Nothing but the lines from the first line of the entries through the line with "rompslomp. Wij begeleiden u stap voor" should appear in the answer, transcribed exactly and free of pictures.

*** Block opens ***

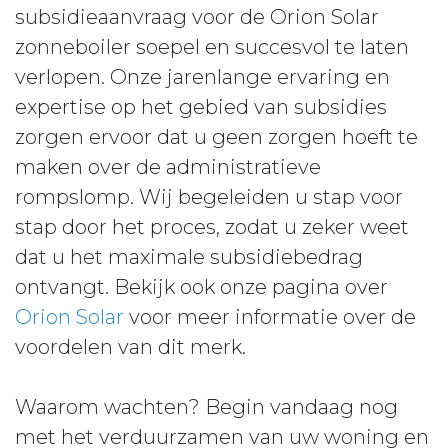
subsidieaanvraag voor de Orion Solar
zonneboiler soepel en succesvol te laten
verlopen. Onze jarenlange ervaring en
expertise op het gebied van subsidies
zorgen ervoor dat u geen zorgen hoeft te
maken over de administratieve
rompslomp. Wij begeleiden u stap voor
stap door het proces, zodat u zeker weet
dat u het maximale subsidiebedrag
ontvangt. Bekijk ook onze pagina over
Orion Solar
voor meer informatie over de
voordelen van dit merk.
Waarom wachten? Begin vandaag nog
met het verduurzamen van uw woning en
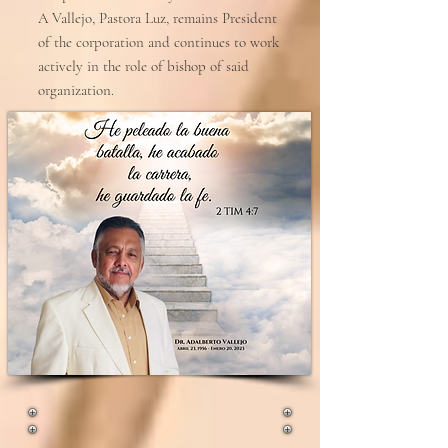
A Vallejo, Pastora Luz, remains President
of the corporation and continues to work
actively in the role of bishop of said
organization.
Upcoming Events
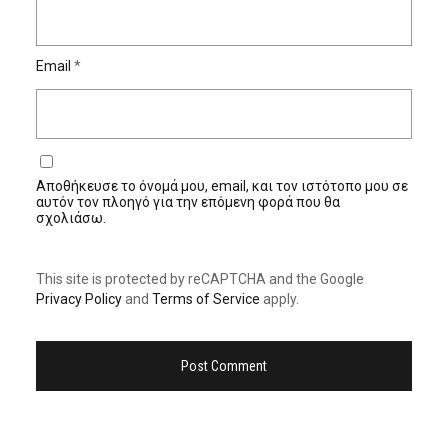
Email
*
Αποθήκευσε το όνομά μου, email, και τον ιστότοπο μου σε
αυτόν τον πλοηγό για την επόμενη φορά που θα
σχολιάσω.
This site is protected by reCAPTCHA and the Google
Privacy Policy
and
Terms of Service
apply.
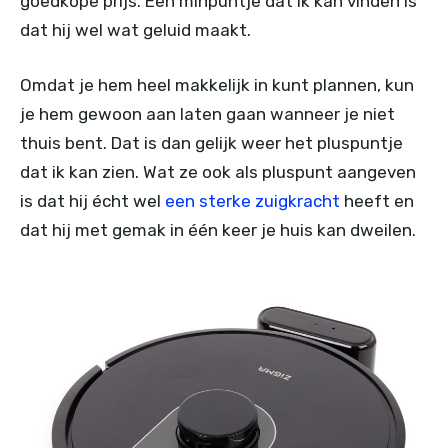
goedkope prijs. Een minpuntje dat ik kan vinden is
dat hij wel wat geluid maakt.
Omdat je hem heel makkelijk in kunt plannen, kun
je hem gewoon aan laten gaan wanneer je niet
thuis bent. Dat is dan gelijk weer het pluspuntje
dat ik kan zien. Wat ze ook als pluspunt aangeven
is dat hij écht wel
een sterke zuigkracht
heeft en
dat hij met gemak in één keer je huis kan dweilen.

*** Block closes ***

### Output for this exercise
subsidieaanvraag voor de Orion Solar
zonneboiler soepel en succesvol te laten
verlopen. Onze jarenlange ervaring en
expertise op het gebied van subsidies
zorgen ervoor dat u geen zorgen hoeft te
maken over de administratieve
rompslomp. Wij begeleiden u stap voor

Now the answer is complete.